REPORTS & PUBLICATIONS
ORCA Computing Demonstrates Scalable Quantum Memory
Scalable quantum memories with high efficiency and bandwidth are a critical requirement for realizing a large-scale photonic quantum computer. ORCA Computing has published new research demonstrating a cavity-enhanced quantum memory that dramatically reduces the size and power requirements of a critical component for photonic quantum computers.
What are these devices?
- Quantum memories are systems that store and retrieve quantum states of light, which is essential for synchronizing operations such as entanglement. However, conventional quantum memory designs require high-power lasers, complex optical configurations, and large components, making them impractical to scale to the thousands of memories needed for fault tolerance.
- An optical cavity is a structure that confines light between mirrors, causing it to bounce back and forth multiple times. This enhances light-matter interactions – in our experiments, we use a rubidium vapor cell within the optical cavity to achieve this.
ORCA’s research demonstrates key breakthroughs:
- Order-of-magnitude reduction in power and size through cavity enhancement.
By placing the quantum memory inside an optical cavity, we can still achieve strong light-atom interactions with control pulse energies ten times lower than standard designs. The cavity also enables a more compact design with reduced footprint, critical for building large arrays of memories. - Reducing infrastructure needed for memory units.
Our innovative design achieves high-performance operation without requiring additional high-power lasers—a breakthrough that dramatically reduces the complexity and cost of each memory unit. - High-efficiency, low-noise operation at room temperature. Our cavity-enhanced design dramatically reduces laser power consumption and substantially decreases physical footprint compared to conventional memories.
Why does this matter?
Building a practical photonic quantum computer requires thousands of quantum memories, a scale that’s impossible with current technology.

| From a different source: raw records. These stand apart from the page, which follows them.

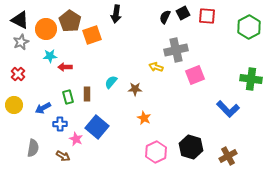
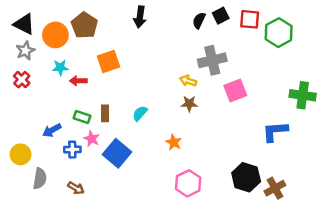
green hexagon: (249, 27) -> (279, 33), moved
orange square: (92, 35) -> (109, 61), moved
red cross: (18, 74) -> (22, 80), moved
cyan semicircle: (111, 82) -> (140, 113), moved
brown star: (135, 89) -> (189, 104), moved
green rectangle: (68, 97) -> (82, 117), turned -56
yellow circle: (14, 105) -> (20, 154), moved
blue L-shape: (228, 109) -> (275, 131), turned 130
pink star: (76, 139) -> (92, 139), moved
black hexagon: (191, 147) -> (246, 177), moved

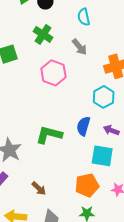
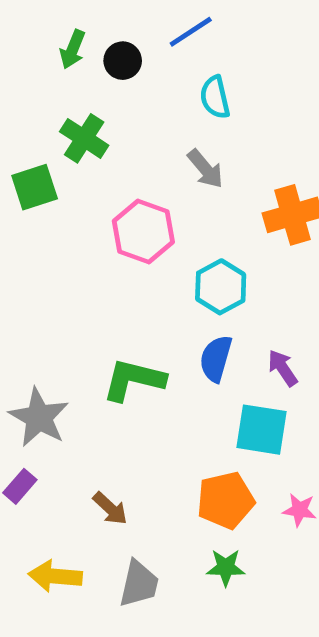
green cross: (43, 34) -> (84, 138), moved
cyan hexagon: (104, 97) -> (221, 287), moved
purple arrow: (111, 130) -> (283, 368), turned 35

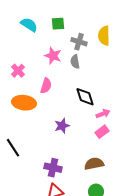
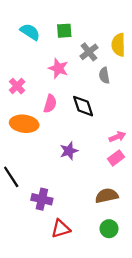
gray cross: (79, 42) -> (89, 52), turned 35
gray semicircle: (75, 62) -> (104, 75), moved
black diamond: (85, 97) -> (83, 106), moved
purple cross: (53, 168) -> (42, 199), moved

Our cavity-enhanced approach solves this scalability challenge.
By dramatically reducing power requirements and physical footprint, we’ve created quantum memories that can be manufactured as compact, rack-mounted arrays.
This positions ORCA to build the large-scale photonic quantum computers needed for commercially valuable applications and systems with the memory resources to run complex algorithms while maintaining the practical advantages of room-temperature operation and compatibility with existing fibre-optic networks.